Alongside the money itself, grants are great platforms for independent reviewers, who provide tech and commercial due diligence and they also give credibility.
Private investors were reassured that our early stage venture had attracted public money, because it shows numerous authorities believe in it"
- Krisztina Kovacs-Schreiner, CEO of Lixea who are developing a novel chemical process to convert woody biomass to biofuels and are building a pilot plant utilising a combination of investment and €4.3 m of EU grants.
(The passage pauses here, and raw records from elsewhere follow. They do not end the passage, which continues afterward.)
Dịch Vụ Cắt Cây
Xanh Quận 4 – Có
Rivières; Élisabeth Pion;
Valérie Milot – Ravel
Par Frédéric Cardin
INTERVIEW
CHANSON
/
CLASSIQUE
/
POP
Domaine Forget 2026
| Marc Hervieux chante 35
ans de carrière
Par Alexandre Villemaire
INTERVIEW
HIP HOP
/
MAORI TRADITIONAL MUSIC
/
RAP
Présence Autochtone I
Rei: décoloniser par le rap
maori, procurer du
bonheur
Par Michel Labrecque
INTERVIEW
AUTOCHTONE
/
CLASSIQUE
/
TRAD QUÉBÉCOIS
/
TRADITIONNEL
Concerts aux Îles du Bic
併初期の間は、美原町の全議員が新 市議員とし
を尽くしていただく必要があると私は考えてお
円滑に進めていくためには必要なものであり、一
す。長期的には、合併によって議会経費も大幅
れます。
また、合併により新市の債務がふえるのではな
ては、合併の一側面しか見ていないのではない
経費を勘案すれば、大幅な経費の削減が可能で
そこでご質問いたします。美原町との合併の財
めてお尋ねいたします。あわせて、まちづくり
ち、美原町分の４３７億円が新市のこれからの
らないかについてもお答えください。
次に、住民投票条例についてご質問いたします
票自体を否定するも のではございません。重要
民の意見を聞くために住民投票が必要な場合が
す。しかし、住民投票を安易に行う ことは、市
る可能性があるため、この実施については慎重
According to many Deep Tech entrepreneurs the role of UK policy could still be stronger. The recent Innovation Strategy proposes a deepening of ties between government, universities, businesses, and investors but, alongside this, perhaps there is a need for regulatory partnership that looks to reduce the barriers to startup experimentation and a deeper cultural change in the UK to enable more risk and greater belief over longer timelines.
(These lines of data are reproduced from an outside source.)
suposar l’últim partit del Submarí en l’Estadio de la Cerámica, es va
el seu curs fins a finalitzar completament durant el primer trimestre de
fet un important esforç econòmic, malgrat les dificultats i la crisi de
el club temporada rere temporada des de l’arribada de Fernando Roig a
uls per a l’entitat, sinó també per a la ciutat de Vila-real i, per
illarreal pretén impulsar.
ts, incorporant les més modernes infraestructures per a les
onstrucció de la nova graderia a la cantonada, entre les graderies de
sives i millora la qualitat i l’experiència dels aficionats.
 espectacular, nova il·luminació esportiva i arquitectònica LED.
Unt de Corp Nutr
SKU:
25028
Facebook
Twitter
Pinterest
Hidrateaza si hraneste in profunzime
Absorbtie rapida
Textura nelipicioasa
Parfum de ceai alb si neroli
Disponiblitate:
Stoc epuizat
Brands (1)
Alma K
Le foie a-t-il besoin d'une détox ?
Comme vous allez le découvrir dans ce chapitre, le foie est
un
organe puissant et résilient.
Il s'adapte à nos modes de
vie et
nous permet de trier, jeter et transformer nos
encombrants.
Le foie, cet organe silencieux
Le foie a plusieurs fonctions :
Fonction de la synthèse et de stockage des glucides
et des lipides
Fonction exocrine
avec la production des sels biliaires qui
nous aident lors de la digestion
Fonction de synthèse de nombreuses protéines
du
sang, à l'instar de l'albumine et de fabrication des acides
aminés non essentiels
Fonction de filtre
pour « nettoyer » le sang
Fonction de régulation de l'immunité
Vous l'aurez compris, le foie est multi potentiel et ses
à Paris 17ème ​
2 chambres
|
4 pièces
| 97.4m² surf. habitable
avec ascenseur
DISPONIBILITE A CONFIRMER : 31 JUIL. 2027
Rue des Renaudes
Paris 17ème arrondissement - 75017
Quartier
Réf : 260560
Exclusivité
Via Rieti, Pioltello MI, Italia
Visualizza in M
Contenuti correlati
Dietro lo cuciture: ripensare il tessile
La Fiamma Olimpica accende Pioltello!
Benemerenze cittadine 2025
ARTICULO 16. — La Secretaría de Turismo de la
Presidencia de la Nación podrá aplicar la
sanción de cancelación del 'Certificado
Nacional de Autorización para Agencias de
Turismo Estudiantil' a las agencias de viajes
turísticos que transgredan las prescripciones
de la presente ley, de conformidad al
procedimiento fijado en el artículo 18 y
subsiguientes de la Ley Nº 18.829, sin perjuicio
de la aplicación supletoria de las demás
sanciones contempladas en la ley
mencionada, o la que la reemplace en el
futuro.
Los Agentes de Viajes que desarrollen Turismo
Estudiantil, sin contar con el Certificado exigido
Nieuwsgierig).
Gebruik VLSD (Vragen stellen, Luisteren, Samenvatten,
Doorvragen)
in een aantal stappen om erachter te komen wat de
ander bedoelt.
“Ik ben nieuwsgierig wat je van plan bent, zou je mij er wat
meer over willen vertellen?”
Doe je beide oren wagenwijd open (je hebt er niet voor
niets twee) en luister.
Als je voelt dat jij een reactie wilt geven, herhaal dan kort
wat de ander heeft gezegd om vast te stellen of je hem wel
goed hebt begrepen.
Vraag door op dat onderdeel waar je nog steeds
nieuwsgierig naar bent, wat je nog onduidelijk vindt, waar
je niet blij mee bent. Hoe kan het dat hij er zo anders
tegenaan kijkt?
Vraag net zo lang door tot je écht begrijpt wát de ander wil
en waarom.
Since the UK psyche has a reputation for caution, perhaps what Deep Tech requires is a sense of place to physically reflect the belief in the sector and if one looks back over the past several hundred years it is possible to see that the geographic locus of frontier innovation hubs has shifted as new technologies emerge.
“The drivers of success in Deep Tech are unique,” explains Professor Nanda. “In that startups are likely to benefit substantially from proximity to excellent universities, large companies, centres of finance and the seat of government. Combined with the growing startup culture and policy commitment to science and engineering, this makes the UK a strong contender to become one of the global Deep Tech hubs.”
Deep Tech is exciting. The science, the possibility and – let’s face it – the potentially huge amounts of money – are creating a buzz around this sector that’s difficult to ignore. But it faces complex and inter-related challenges, which require a multi-faceted approach to overcome.
Much of the solution will lie in funding, teaching and policy, but perhaps part of it is as simple as giving Deep Tech a home in the UK, enabling the formation of the next tech cluster so we can truly and deeply translate its potential.
The Imperial Institute for Deep Tech Entrepreneurship seeks to understand and address the key barriers to the successful commercialisation of Deep Tech ventures. It is currently focussed on three areas of work: Commercialisation Support, Ecosystem and Policy Support, Research and Pedagogy.